[[ Records supplied, beginning ]]

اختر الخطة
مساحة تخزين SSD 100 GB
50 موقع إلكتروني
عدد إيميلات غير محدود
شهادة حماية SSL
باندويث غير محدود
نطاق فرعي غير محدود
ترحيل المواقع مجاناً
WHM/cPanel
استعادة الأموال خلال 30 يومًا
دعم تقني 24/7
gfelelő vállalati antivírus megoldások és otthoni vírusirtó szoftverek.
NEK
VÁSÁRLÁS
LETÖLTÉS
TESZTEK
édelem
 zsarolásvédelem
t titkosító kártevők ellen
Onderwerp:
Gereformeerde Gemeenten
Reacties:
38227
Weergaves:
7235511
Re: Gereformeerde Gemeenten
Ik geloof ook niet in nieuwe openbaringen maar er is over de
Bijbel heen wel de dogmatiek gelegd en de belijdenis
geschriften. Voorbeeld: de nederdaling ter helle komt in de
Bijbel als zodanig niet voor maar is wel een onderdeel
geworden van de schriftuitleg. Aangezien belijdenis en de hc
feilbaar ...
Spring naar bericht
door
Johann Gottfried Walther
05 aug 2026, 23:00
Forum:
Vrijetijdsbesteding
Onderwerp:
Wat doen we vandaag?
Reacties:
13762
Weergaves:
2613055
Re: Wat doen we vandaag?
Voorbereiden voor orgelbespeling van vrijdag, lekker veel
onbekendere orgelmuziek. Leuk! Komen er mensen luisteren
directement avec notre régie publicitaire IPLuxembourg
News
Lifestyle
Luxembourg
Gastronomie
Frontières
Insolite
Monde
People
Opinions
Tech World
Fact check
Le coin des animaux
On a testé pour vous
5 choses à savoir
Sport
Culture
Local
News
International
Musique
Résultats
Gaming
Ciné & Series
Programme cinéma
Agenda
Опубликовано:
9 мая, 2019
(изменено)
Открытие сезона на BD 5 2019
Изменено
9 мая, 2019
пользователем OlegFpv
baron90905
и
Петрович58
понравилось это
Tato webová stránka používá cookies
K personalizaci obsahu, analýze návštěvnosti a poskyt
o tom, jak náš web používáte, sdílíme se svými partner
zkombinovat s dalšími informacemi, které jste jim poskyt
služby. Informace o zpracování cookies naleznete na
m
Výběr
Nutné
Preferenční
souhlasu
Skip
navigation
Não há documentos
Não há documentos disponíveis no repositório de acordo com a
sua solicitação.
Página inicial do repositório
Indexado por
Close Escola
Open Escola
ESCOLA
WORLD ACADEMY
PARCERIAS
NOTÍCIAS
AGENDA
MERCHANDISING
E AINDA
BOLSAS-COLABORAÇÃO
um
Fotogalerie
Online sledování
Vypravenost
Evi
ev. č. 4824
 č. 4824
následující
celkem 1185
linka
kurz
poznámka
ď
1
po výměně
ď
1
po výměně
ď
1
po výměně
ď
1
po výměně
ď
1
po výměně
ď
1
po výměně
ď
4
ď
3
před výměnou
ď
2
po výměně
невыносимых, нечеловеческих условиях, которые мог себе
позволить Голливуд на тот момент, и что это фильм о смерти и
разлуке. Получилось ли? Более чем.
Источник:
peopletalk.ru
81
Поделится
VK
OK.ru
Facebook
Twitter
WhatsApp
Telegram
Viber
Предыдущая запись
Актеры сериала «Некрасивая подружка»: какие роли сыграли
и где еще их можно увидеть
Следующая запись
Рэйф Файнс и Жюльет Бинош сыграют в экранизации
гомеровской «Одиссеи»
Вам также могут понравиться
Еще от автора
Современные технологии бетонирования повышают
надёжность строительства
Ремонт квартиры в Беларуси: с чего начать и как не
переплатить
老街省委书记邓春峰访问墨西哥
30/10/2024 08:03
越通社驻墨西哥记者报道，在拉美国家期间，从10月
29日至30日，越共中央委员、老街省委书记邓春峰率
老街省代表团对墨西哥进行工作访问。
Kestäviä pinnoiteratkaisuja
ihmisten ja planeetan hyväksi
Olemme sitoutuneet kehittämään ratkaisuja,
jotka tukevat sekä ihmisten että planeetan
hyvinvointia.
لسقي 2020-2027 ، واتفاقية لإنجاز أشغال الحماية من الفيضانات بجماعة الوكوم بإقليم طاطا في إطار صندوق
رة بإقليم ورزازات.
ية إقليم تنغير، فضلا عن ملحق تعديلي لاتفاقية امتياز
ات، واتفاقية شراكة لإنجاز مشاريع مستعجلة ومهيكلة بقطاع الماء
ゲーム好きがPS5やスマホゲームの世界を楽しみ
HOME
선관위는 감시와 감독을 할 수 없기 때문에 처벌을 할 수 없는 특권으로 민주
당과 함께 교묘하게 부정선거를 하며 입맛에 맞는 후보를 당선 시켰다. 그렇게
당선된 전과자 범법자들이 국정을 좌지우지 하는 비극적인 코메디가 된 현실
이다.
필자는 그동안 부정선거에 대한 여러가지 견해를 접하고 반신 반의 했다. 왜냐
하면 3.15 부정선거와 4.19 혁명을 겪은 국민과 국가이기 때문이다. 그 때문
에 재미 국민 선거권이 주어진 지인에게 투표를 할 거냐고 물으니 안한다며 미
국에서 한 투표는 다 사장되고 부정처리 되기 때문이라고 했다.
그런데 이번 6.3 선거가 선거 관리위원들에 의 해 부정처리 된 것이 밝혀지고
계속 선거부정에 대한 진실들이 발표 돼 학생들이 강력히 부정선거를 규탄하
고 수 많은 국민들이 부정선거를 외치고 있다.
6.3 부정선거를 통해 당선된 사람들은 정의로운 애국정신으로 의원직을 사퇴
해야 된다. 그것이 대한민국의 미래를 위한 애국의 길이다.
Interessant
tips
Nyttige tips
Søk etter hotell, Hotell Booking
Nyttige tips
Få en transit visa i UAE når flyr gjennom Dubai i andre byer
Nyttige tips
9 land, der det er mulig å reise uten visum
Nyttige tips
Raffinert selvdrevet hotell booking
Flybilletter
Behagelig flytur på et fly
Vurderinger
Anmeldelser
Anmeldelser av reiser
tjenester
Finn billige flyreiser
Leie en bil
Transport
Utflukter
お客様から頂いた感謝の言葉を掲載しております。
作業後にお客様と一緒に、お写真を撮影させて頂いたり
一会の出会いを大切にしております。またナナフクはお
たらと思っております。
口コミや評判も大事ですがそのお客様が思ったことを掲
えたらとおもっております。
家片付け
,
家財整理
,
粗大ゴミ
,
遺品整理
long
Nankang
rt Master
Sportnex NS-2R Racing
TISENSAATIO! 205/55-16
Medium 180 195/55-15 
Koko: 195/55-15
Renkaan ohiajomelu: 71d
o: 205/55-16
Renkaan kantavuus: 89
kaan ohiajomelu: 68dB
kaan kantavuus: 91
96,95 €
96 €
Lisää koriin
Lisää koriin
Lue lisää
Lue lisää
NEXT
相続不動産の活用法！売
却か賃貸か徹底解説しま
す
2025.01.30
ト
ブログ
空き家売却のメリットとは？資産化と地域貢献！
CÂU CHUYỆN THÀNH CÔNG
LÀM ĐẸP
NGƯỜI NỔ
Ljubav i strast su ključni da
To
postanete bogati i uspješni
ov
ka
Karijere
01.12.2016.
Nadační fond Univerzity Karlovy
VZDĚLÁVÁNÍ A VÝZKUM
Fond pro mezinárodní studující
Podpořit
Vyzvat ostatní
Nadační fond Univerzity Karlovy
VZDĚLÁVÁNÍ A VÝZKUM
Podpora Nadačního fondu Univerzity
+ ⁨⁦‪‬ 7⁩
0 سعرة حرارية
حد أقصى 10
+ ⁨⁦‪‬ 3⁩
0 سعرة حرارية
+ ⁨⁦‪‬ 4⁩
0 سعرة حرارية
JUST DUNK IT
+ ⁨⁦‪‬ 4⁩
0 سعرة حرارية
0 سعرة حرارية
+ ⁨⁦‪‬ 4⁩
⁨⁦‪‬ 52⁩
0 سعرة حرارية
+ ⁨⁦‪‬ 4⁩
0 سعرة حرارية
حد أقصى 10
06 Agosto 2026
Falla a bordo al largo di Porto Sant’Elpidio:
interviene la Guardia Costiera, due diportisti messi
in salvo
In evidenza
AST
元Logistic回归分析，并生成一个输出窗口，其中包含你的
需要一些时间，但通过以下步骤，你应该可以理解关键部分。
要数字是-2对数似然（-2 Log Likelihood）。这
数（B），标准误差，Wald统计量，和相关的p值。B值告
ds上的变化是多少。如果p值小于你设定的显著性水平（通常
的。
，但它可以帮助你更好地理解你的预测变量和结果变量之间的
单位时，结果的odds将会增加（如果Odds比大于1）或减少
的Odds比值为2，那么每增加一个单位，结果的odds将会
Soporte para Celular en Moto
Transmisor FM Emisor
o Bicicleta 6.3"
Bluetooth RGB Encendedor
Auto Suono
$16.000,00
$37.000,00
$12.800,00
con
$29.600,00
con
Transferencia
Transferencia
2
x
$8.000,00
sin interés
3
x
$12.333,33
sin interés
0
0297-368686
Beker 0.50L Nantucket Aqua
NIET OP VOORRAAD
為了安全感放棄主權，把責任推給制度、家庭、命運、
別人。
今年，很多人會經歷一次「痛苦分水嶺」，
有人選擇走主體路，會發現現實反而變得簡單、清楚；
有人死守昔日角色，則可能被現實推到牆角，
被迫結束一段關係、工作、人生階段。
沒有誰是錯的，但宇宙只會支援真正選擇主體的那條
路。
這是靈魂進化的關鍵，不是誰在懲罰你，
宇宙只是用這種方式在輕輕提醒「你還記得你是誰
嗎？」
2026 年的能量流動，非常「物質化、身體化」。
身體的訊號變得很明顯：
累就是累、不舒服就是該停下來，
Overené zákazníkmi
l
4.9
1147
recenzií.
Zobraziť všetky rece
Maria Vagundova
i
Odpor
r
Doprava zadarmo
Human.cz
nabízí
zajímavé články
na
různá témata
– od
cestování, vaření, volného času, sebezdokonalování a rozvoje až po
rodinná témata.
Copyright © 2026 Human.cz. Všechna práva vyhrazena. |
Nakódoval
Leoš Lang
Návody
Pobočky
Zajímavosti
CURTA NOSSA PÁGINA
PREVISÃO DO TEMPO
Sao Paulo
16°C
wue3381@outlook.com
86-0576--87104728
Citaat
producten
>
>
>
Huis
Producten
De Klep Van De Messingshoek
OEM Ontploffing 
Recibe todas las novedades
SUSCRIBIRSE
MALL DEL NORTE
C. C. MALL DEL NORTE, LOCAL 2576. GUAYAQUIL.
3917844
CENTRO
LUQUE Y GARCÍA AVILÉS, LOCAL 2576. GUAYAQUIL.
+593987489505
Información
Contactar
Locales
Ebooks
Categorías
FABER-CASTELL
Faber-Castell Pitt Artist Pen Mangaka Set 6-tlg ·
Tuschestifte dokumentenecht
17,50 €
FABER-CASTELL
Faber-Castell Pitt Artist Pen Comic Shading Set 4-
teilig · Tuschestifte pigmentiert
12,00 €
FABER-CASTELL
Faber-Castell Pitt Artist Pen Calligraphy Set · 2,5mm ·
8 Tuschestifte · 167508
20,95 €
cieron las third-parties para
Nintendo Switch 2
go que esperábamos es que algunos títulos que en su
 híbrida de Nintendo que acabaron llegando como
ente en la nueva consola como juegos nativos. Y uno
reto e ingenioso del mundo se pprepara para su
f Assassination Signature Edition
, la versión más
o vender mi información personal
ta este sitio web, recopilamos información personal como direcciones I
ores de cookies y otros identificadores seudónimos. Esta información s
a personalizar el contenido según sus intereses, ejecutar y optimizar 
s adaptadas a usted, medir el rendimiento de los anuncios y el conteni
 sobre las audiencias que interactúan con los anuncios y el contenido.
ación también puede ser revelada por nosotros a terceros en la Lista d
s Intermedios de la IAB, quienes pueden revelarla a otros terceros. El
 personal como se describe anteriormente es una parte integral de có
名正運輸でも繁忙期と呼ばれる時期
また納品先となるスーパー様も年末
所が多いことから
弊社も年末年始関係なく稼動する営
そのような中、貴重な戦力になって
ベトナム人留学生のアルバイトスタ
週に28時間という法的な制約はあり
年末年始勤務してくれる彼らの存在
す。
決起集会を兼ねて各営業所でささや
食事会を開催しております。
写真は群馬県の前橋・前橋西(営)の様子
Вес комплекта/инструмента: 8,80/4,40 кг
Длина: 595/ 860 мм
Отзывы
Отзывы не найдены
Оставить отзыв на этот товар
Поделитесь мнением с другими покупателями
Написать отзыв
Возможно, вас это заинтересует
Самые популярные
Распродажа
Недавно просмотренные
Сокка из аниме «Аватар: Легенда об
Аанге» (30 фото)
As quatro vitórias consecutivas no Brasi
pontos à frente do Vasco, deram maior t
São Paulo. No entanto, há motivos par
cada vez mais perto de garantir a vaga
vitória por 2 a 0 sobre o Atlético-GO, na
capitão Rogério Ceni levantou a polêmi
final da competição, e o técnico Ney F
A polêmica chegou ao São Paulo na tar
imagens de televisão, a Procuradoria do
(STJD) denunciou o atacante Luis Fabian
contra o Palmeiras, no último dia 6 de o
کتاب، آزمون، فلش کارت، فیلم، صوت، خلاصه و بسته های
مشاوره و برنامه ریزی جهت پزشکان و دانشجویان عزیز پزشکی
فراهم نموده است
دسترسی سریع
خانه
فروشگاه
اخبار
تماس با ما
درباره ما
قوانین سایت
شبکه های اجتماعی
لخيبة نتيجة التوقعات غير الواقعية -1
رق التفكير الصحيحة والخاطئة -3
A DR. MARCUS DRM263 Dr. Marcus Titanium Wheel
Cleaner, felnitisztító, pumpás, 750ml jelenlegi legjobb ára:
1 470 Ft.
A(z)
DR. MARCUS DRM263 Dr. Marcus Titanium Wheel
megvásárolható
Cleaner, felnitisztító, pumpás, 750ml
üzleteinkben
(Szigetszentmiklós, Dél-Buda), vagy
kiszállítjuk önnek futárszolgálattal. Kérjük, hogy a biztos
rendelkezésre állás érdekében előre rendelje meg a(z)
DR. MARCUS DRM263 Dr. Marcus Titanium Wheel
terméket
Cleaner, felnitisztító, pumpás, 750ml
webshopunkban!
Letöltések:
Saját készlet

[[ Records supplied, end ]]

**Task to complete:**
With the first line being the one containing "jotka tukevat sekä ihmisten että planeetan" and the last line the one containing "하면 3.15 부정선거와 4.19 혁명을 겪은 국민과 국가이기 때문이다. 그 때문", transcribe exactly the lines above that fall in that range.

**Answer for the task:**
jotka tukevat sekä ihmisten että planeetan
hyvinvointia.
لسقي 2020-2027 ، واتفاقية لإنجاز أشغال الحماية من الفيضانات بجماعة الوكوم بإقليم طاطا في إطار صندوق
رة بإقليم ورزازات.
ية إقليم تنغير، فضلا عن ملحق تعديلي لاتفاقية امتياز
ات، واتفاقية شراكة لإنجاز مشاريع مستعجلة ومهيكلة بقطاع الماء
ゲーム好きがPS5やスマホゲームの世界を楽しみ
HOME
선관위는 감시와 감독을 할 수 없기 때문에 처벌을 할 수 없는 특권으로 민주
당과 함께 교묘하게 부정선거를 하며 입맛에 맞는 후보를 당선 시켰다. 그렇게
당선된 전과자 범법자들이 국정을 좌지우지 하는 비극적인 코메디가 된 현실
이다.
필자는 그동안 부정선거에 대한 여러가지 견해를 접하고 반신 반의 했다. 왜냐
하면 3.15 부정선거와 4.19 혁명을 겪은 국민과 국가이기 때문이다. 그 때문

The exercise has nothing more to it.